Setting a realistic destination for your meeting is the first step in creating compelling content. The second is understanding where the listener's current reality is vis-à-vis the outcome you're seeking. For example, if she already understands your product, try to move her to believe that you can solve her problem. However, most of us don't ask enough questions to figure out where the listener is. We simply assume. Or else--my signature move--we throw everything we have at her and hope something sticks.

This "kitchen sink" approach violates the third step of effective content, which is to create a message that is focused on what the listener wants. Most of us assume that every customer needs the same thing, so we put everything in the PowerPoint deck that could possibly impact their decision. Then, 80 slides later, we wonder why they have a glazed look and no questions for us. The most effective PowerPoint decks have less than 10 slides, or, even better, no deck at all--and you actually talk to people instead of reading slides to them.
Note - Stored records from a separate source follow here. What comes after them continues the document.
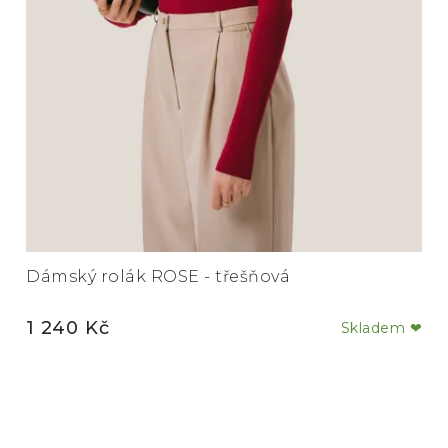
Dámský rolák ROSE - třešňová
1 240 Kč
Skladem ❤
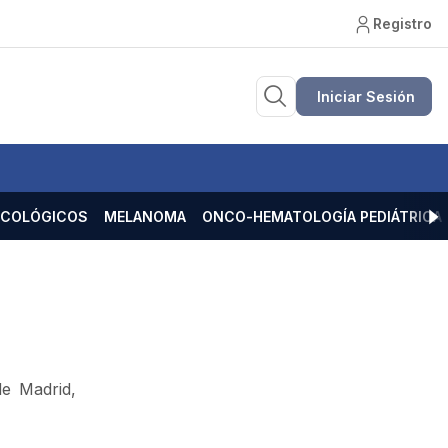
Registro
Iniciar Sesión
ECOLÓGICOS
MELANOMA
ONCO-HEMATOLOGÍA PEDIÁTRICA
de Madrid,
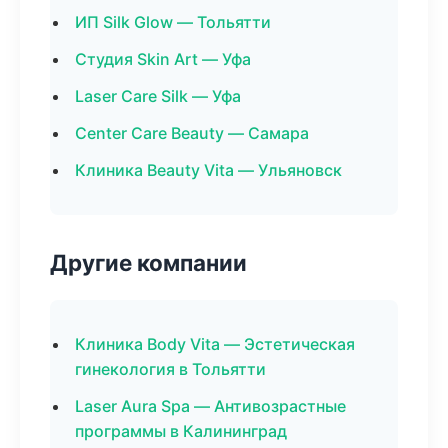
ИП Silk Glow — Тольятти
Студия Skin Art — Уфа
Laser Care Silk — Уфа
Center Care Beauty — Самара
Клиника Beauty Vita — Ульяновск
Другие компании
Клиника Body Vita — Эстетическая
гинекология в Тольятти
Laser Aura Spa — Антивозрастные
программы в Калининград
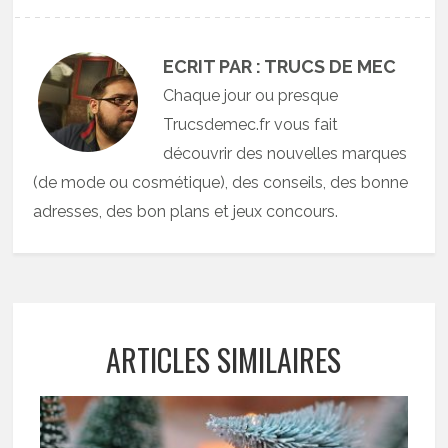
ECRIT PAR : TRUCS DE MEC
Chaque jour ou presque
Trucsdemec.fr vous fait
découvrir des nouvelles marques
(de mode ou cosmétique), des conseils, des bonne
adresses, des bon plans et jeux concours.
ARTICLES SIMILAIRES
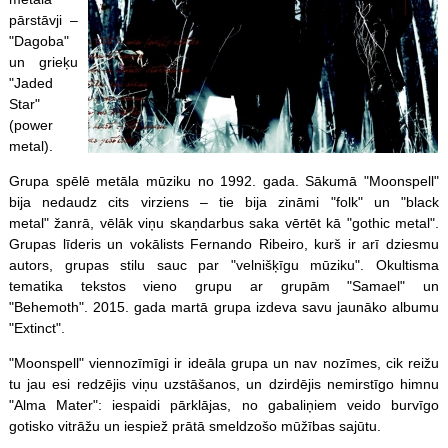
pārstāvji –
"Dagoba"
un grieķu
"Jaded
Star"
(power
metal).
Grupa spēlē metāla mūziku no 1992. gada. Sākumā "Moonspell"
bija nedaudz cits virziens – tie bija zināmi "folk" un "black
metal" žanrā, vēlāk viņu skaņdarbus saka vērtēt kā "gothic metal".
Grupas līderis un vokālists Fernando Ribeiro, kurš ir arī dziesmu
autors, grupas stilu sauc par "velnišķīgu mūziku". Okultisma
tematika tekstos vieno grupu ar grupām "Samael" un
"Behemoth". 2015. gada martā grupa izdeva savu jaunāko albumu
"Extinct".
"Moonspell" viennozīmīgi ir ideāla grupa un nav nozīmes, cik reižu
tu jau esi redzējis viņu uzstāšanos, un dzirdējis nemirstīgo himnu
"Alma Mater": iespaidi pārklājas, no gabaliņiem veido burvīgo
gotisko vitrāžu un iespiež prātā smeldzošo mūžības sajūtu.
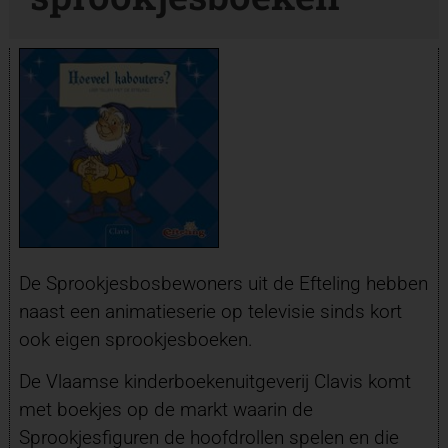
De Sprookjesbosbewoners uit de Efteling hebben
naast een animatieserie op televisie sinds kort
ook eigen sprookjesboeken.
De Vlaamse kinderboekenuitgeverij Clavis komt
met boekjes op de markt waarin de
Sprookjesfiguren de hoofdrollen spelen en die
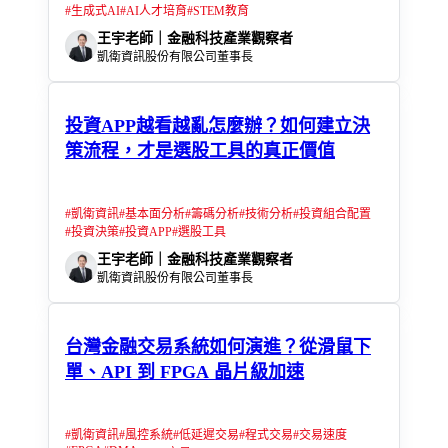
#
生成式AI
#
AI人才培育
#
STEM教育
王宇老師｜金融科技產業觀察者
凱衛資訊股份有限公司董事長
投資APP越看越亂怎麼辦？如何建立決
策流程，才是選股工具的真正價值
#
凱衛資訊
#
基本面分析
#
籌碼分析
#
技術分析
#
投資組合配置
#
投資決策
#
投資APP
#
選股工具
王宇老師｜金融科技產業觀察者
凱衛資訊股份有限公司董事長
台灣金融交易系統如何演進？從滑鼠下
單、API 到 FPGA 晶片級加速
#
凱衛資訊
#
風控系統
#
低延遲交易
#
程式交易
#
交易速度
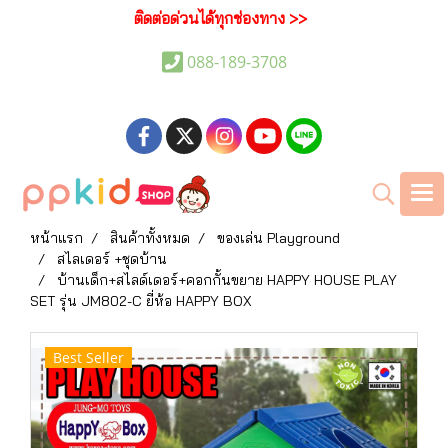
ติดต่อด่วนได้ทุกช่องทาง >>
088-189-3708
หน้าแรก
สินค้าทั้งหมด
ของเล่น Playground
สไลเดอร์ +ชุดบ้าน
บ้านเด็ก+สไลด์เดอร์+คอกกั้นขยาย HAPPY HOUSE PLAY
SET รุ่น JM802-C ยี่ห้อ HAPPY BOX
Best Seller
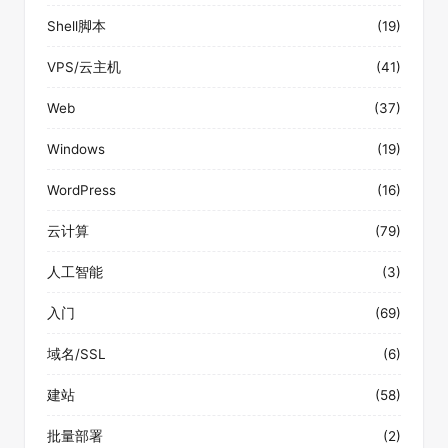
Shell脚本
(19)
VPS/云主机
(41)
Web
(37)
Windows
(19)
WordPress
(16)
云计算
(79)
人工智能
(3)
入门
(69)
域名/SSL
(6)
建站
(58)
批量部署
(2)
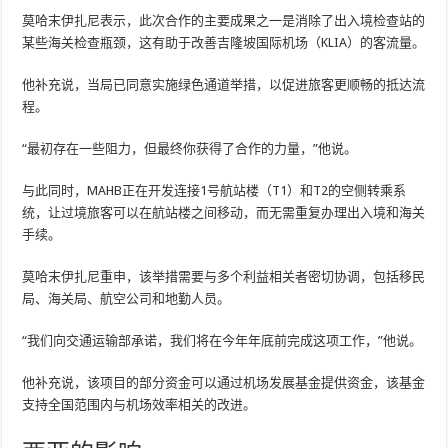
莫哈末伊扎尼表示，此次合作的主要成果之一是消除了出入境检查站的
某些海关检查瓶颈，这有助于改善吉隆坡国际机场（KLIA）的客流量。
他补充说，当局已同意实施绿色通道举措，以促进旅客更顺畅的抵达流
程。
“最初存在一些阻力，但最终你获得了合作的力量，”他说。
与此同时，MAHB正在开发连接1号航站楼（T1）和T2的空侧转乘系
统，让过境旅客可以在航站楼之间移动，而无需重复办理出入境和海关
手续。
莫哈末伊扎尼重申，该举措需要与多个利益相关者密切协调，包括移民
局、海关局、航空公司和地勤人员。
“我们向交通运输部承诺，我们将在今年年底前完成这项工作，”他说。
他补充说，该项目的部分资金可以通过机场发展基金提供资金，该基金
支持全国范围内与机场效率相关的改进。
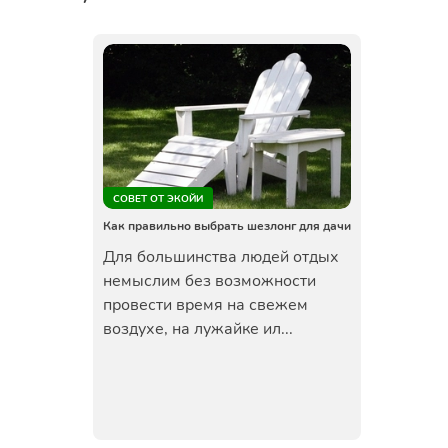
СОВЕТ ОТ ЭКОЙИ
Как правильно выбрать шезлонг для дачи
Для большинства людей отдых
немыслим без возможности
провести время на свежем
воздухе, на лужайке ил...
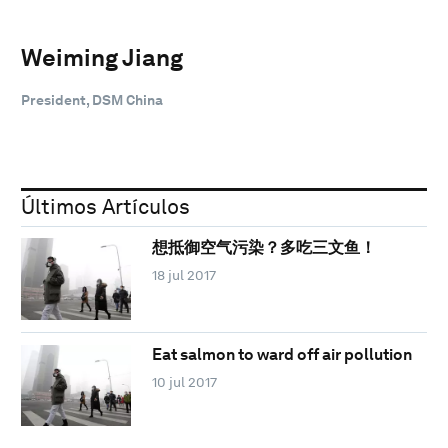
Weiming Jiang
President, DSM China
Últimos Artículos
想抵御空气污染？多吃三文鱼！
18 jul 2017
Eat salmon to ward off air pollution
10 jul 2017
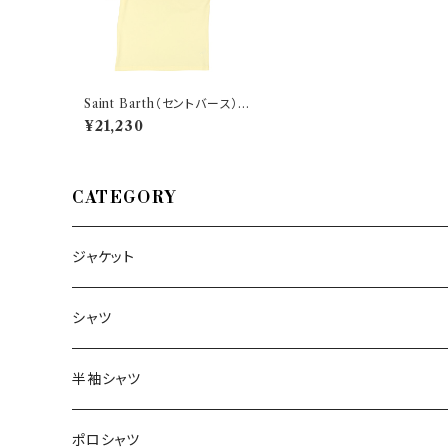
Saint Barth（セントバース）
Uネック半袖Tシャツ SONO
¥21,230
FICO 92 EMB 33122
CATEGORY
ジャケット
～44/S
シャツ
46/M
～44/S
半袖シャツ
48/L
46/M
～44/S
ポロシャツ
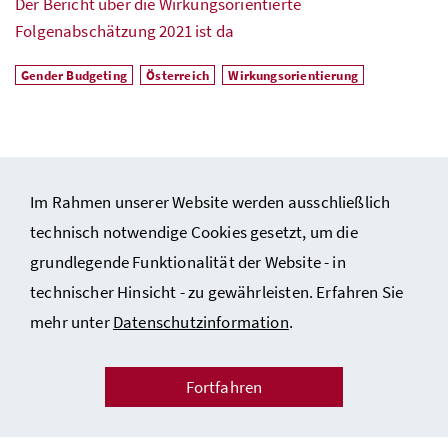
Der Bericht über die Wirkungsorientierte
Folgenabschätzung 2021 ist da
Gender Budgeting
Österreich
Wirkungsorientierung
Im Rahmen unserer Website werden ausschließlich
technisch notwendige Cookies gesetzt, um die
grundlegende Funktionalität der Website - in
technischer Hinsicht - zu gewährleisten. Erfahren Sie
Impressum und Copyright
mehr unter
Datenschutzinformation
.
Datenschutzinformation
Barrierefreiheitserklärung
Fortfahren
Kontakt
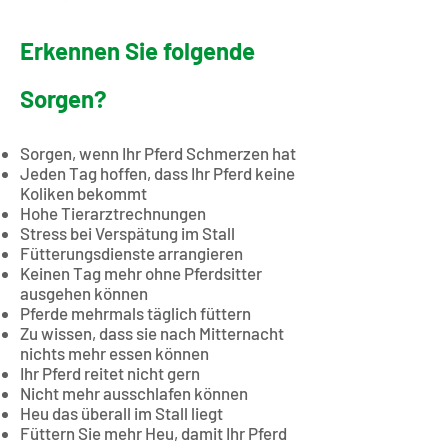
Erkennen Sie folgende
Sorgen?
Sorgen, wenn Ihr Pferd Schmerzen hat
Jeden Tag hoffen, dass Ihr Pferd keine
Koliken bekommt
Hohe Tierarztrechnungen
Stress bei Verspätung im Stall
Fütterungsdienste arrangieren
Keinen Tag mehr ohne Pferdsitter
ausgehen können
Pferde mehrmals täglich füttern
Zu wissen, dass sie nach Mitternacht
nichts mehr essen können
Ihr Pferd reitet nicht gern
Nicht mehr ausschlafen können
Heu das überall im Stall liegt
Füttern Sie mehr Heu, damit Ihr Pferd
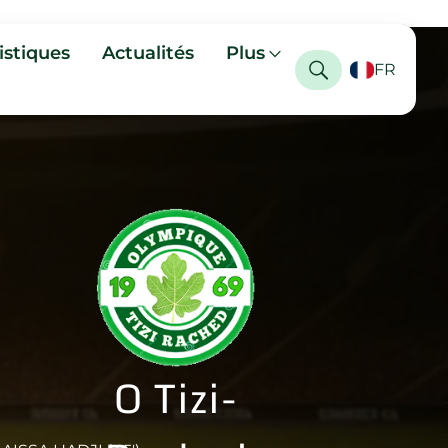
istiques
Actualités
Plus
FR
O Tizi-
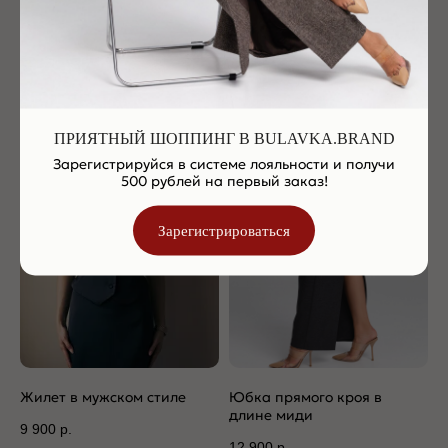
Жакет с мужского плеча
Жилет в мужском стиле
24 900
р.
9 900
р.
-50% на
светло-
ПРИЯТНЫЙ ШОППИНГ В BULAVKA.BRAND
коричневый
Зарегистрируйся в системе лояльности и получи
и
коричневый
500 рублей на первый заказ!
цвет
Зарегистрироваться
Жилет в мужском стиле
Юбка прямого кроя в
длине миди
9 900
р.
12 900
р.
People only want to know enough to reach the next step in their discovery journey. Flooding them with information, which you might think makes you look smart, is about the dumbest thing you can do.

The right communication style and content are essential to any meeting's success, whether in-person, virtual or by phone. But, succeeding virtually requires something more: working the camera.

The Virtual Meeting Difference

"Why do you think TV anchors are paid so handsomely?" Scott asked me. "Because they know how to work the camera." It typically takes years to perfect this art, and we've been trying for just a few months during the pandemic. So, don't feel bad if you're not wowing them.

But it's possible to rapidly enhance your virtual game with these pointers:

  • Look at the camera. It sounds simple, but haven't you been in Zoom meetings where the other person is looking somewhere else, like at another screen? It's irritating. It seems like they aren't paying attention, even though they actually may be.
  • Dress appropriately. Because most people attend virtual meetings from home, they've gone way too casual. Dress like you're at the office. Put on a clean shirt or blouse, not a Def Leppard t-shirt. Comb your hair. Shave. Look like you give a damn. If it looks like you don't, then you can't expect the person on the other side of the screen to care about what you say.
  • Curate your background. Whatever shows up behind you onscreen is part of your brand. The idea is for you to be the brand. Anything else distracts from that, especially dirty dishes or an unmade bed. One excellent solution: Use a photo of your office lobby as a virtual background.
  • Make sure you are properly seen and heard. Invest about $250 in a lavalier microphone, wireless earbuds and good lighting. If people can't properly see and hear you, you are literally nowhere.

Virtual meetings are likely here to stay, even post-Covid. They just make sense. Learning to maximize this suddenly ubiquitous technology may be the most critical skill to advance your career.

While these four "tricks of the trade" will improve your virtual meetings, the fundamentals for a good virtual meeting are the same as for in-person meetings: Be authentic, ask questions before providing answers, say only as much as is necessary, and do a lot of listening. Do these things, and you'll be an excellent communicator, regardless of technology.